Au moment de m’entourer, certaines personnes se sont proposées et d’autres je me les suis accaparées : je leur ai dit vous ne m’avez pas choisi mais moi je vous ai choisi, je ne vais pas vous lâcher. Il faut appeler, envoyer des mails, se déplacer, demander conseil, un maximum.
Et en plus, il existe plus de structures et de conseils que ce qu’on imagine : il ne faut pas s’arrêter au premier service où la personne dit « je ne sais pas, je ne sais pas », elle ne veut pas nous répondre. Il faut vraiment taper aux portes et trouver les bons interlocuteurs.
Pourquoi avoir choisi The GreenHouse Coworking ?

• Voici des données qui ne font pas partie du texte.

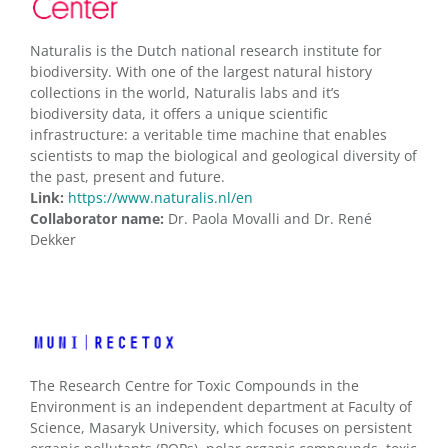
Naturalis is the Dutch national research institute for
biodiversity. With one of the largest natural history
collections in the world, Naturalis labs and it’s
biodiversity data, it offers a unique scientific
infrastructure: a veritable time machine that enables
scientists to map the biological and geological diversity of
the past, present and future.
Link:
https://www.naturalis.nl/en
Collaborator name:
Dr. Paola Movalli and Dr. René
Dekker
The Research Centre for Toxic Compounds in the
Environment is an independent department at Faculty of
Science, Masaryk University, which focuses on persistent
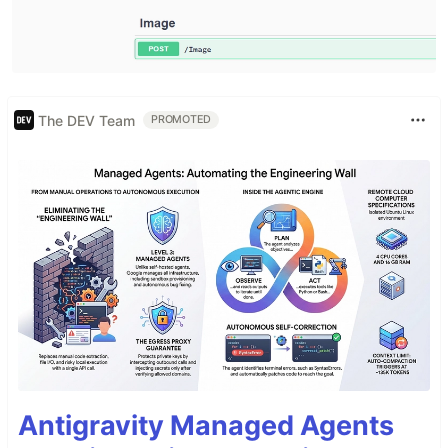
The DEV Team
PROMOTED
Antigravity Managed Agents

Parce que tout était parfait : la situation géographique, parce qu’on a des gens de l’équipe qui viennent de Saint-Denis, de Saint-Leu, de Tampon et de Saint-Joseph. En termes d’accessibilité : on a beaucoup de clients et de partenaires qui ne sont pas véhiculés, et donc la gare de bus à côté, c’était parfait.
Les locaux sont top, comme on les rêvait : c’est, à la fois, moderne, classe, propre, bien décoré, mais surtout ça nous correspond en termes de valeurs, et d’ambiance. C’est très calme et on peut travailler sereinement, et en même temps il y a une espèce de joie en fond qui est là, et c’est sympathique, parce qu’on a plaisir à venir travailler, et ça dès le premier jour. Donc voilà, c’est parfait !
Quels sont les avantages à travailler dans un coworking ?
Nous, on avait besoin d’avoir un bureau avec plusieurs postes de travail parce qu’on travaille ensemble et qu’en langue des signes, on ne peut pas se permettre de ne pas se voir. Donc là, on est en face les unes des autres, on peut communiquer en permanence dans la même pièce : c’est exactement ce qu’il nous fallait.
Et on avait besoin d’une salle de formation et de réunion, parce qu’on est organisme de formations. Et ça aussi c’était l’idéal. Alors le fait qu’il y ait la cuisine, les toilettes et tout le reste, c’était mieux que ce qu’on pouvait imaginer.
Au début, quand on a fait la liste de ce qu’on voulait, c’était introuvable. Et on se disait, on va devoir gérer le ménage, acheter de la vaisselle, acheter du mobilier, etc. c’était ingérable. Quand on est une petite structure comme nous (on n’a qu’un an d’existence), ce qu’on voulait pour pouvoir recevoir du monde et travailler dans de bonnes conditions c’était inatteignable. Et là, c’était la solution parfaite, clé en main.